▶ _WHAT IS NEEDED_
In the entries that follow, the line with "[Toggle navigation] (11, 31)" opens the range and the line with "ArLOL Comedy Night" closes it; repeat that range exactly, both lines included.

[Stored data entries]
== == ==

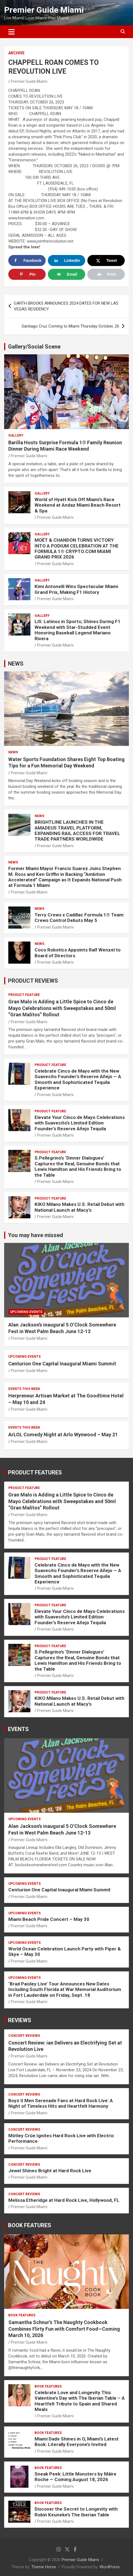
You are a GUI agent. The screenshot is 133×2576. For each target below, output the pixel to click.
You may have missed (35, 1235)
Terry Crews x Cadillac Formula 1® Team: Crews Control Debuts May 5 (79, 917)
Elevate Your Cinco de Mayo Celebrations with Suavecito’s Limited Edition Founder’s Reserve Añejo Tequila (80, 1123)
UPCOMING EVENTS (26, 1312)
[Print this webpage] (106, 274)
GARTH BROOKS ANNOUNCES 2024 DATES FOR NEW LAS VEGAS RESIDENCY (66, 306)
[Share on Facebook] (27, 260)
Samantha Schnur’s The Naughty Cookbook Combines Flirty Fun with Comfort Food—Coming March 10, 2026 (64, 2328)
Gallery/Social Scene (34, 346)
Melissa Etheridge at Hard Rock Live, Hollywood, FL (63, 2200)
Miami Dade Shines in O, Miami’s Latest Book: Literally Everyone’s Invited (77, 2441)
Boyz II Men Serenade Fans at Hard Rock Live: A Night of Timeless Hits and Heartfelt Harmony (60, 2103)
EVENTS (18, 1729)
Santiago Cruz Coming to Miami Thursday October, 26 (70, 326)
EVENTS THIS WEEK (24, 1389)
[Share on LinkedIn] (66, 260)
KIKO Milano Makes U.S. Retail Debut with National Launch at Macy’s (79, 1207)
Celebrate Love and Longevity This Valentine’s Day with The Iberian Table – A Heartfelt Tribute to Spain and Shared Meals (80, 2401)
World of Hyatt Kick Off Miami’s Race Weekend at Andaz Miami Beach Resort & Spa (78, 505)
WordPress (110, 2566)
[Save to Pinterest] (27, 274)
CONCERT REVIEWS (24, 2036)
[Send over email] (66, 274)
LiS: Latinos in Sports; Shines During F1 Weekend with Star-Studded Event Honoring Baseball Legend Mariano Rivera (78, 630)
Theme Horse (43, 2566)
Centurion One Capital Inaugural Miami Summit (62, 1364)
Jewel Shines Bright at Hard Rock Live (49, 2170)
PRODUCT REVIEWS (33, 980)
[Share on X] (106, 260)
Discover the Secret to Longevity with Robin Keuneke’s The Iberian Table (76, 2511)
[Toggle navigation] (11, 31)
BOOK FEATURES (29, 2225)
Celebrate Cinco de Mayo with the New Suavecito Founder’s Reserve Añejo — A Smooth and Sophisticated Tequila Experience (78, 1079)
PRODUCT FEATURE (24, 995)
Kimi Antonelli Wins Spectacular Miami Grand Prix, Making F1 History (76, 589)
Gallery (16, 435)
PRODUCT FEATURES (35, 1472)
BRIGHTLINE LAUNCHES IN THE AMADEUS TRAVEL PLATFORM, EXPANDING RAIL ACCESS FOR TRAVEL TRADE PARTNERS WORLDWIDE (77, 830)
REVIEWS (19, 2020)
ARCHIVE (16, 53)
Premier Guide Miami (44, 10)
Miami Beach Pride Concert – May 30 (48, 1919)
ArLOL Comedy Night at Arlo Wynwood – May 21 (63, 1434)
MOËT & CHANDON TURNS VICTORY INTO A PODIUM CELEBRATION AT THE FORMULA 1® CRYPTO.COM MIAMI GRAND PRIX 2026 (77, 548)
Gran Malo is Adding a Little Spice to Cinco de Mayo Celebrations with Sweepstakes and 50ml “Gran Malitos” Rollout (62, 1008)
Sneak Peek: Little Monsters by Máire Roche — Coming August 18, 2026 (75, 2476)
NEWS (16, 663)
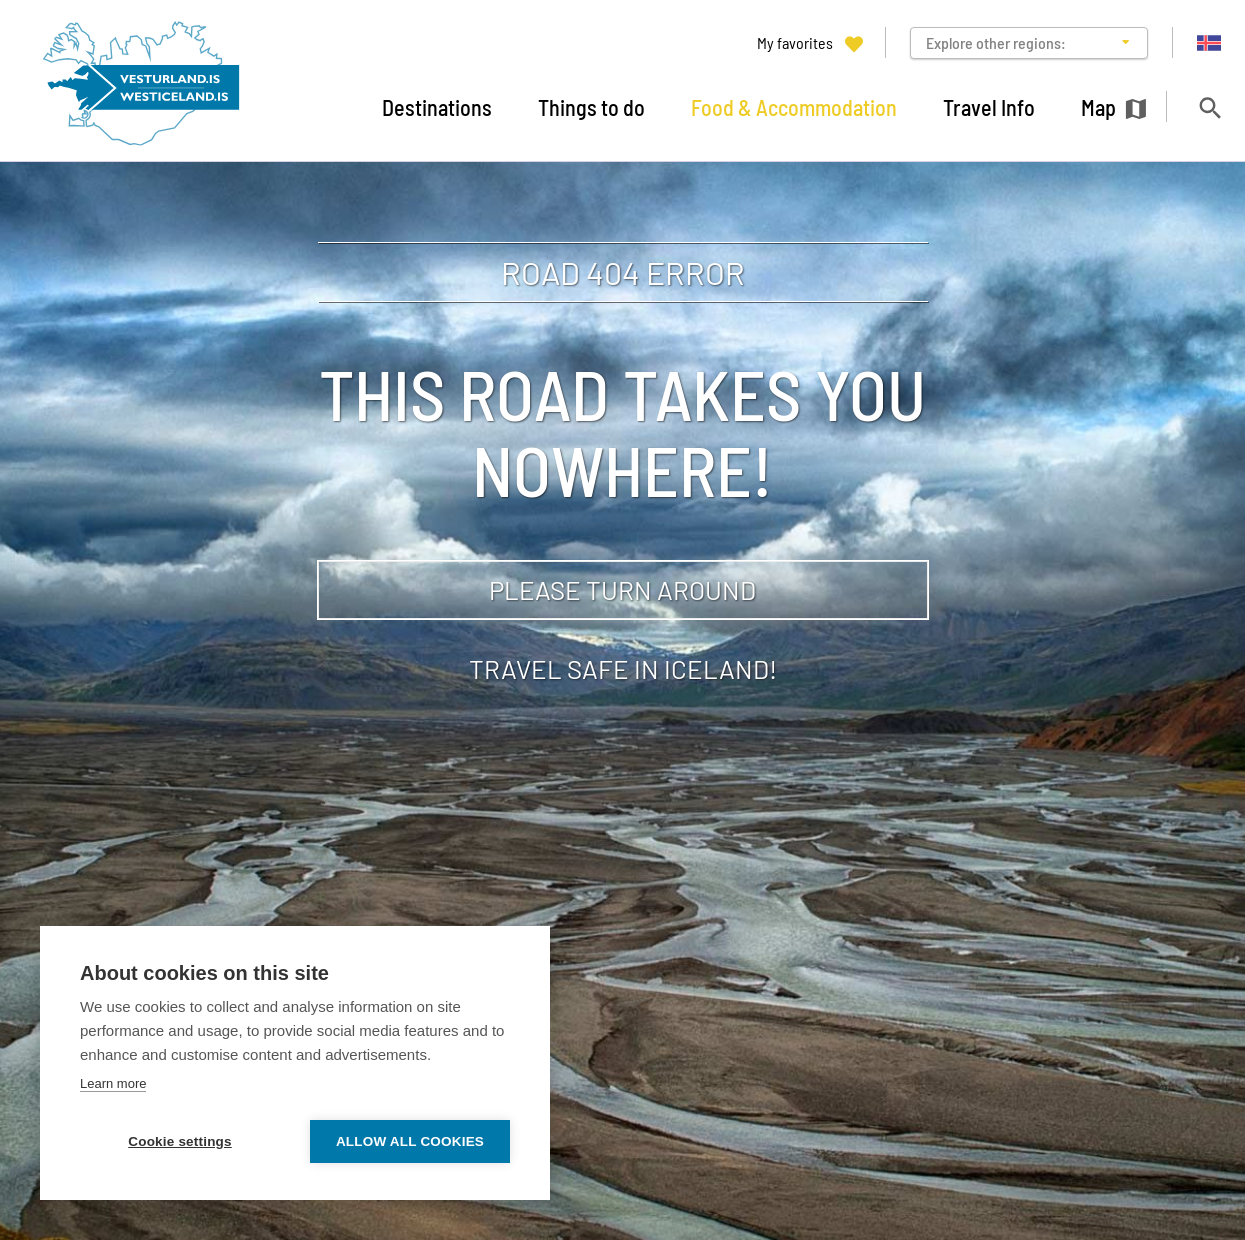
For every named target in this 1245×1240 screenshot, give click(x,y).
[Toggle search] (1209, 107)
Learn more (113, 1083)
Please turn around (622, 589)
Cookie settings (180, 1141)
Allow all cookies (410, 1141)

== == ==

▶ _OUTPUT OF THE TASK_
[Toggle navigation] (11, 31)
BOOK FEATURES (29, 2225)
Celebrate Cinco de Mayo with the New Suavecito Founder’s Reserve Añejo — A Smooth and Sophisticated Tequila Experience (78, 1079)
PRODUCT FEATURE (24, 995)
Kimi Antonelli Wins Spectacular Miami Grand Prix, Making F1 History (76, 589)
Gallery (16, 435)
PRODUCT FEATURES (35, 1472)
BRIGHTLINE LAUNCHES IN THE AMADEUS TRAVEL PLATFORM, EXPANDING RAIL ACCESS FOR TRAVEL TRADE PARTNERS WORLDWIDE (77, 830)
REVIEWS (19, 2020)
ARCHIVE (16, 53)
Premier Guide Miami (44, 10)
Miami Beach Pride Concert – May 30 (48, 1919)
ArLOL Comedy Night at Arlo Wynwood – May 21 (63, 1434)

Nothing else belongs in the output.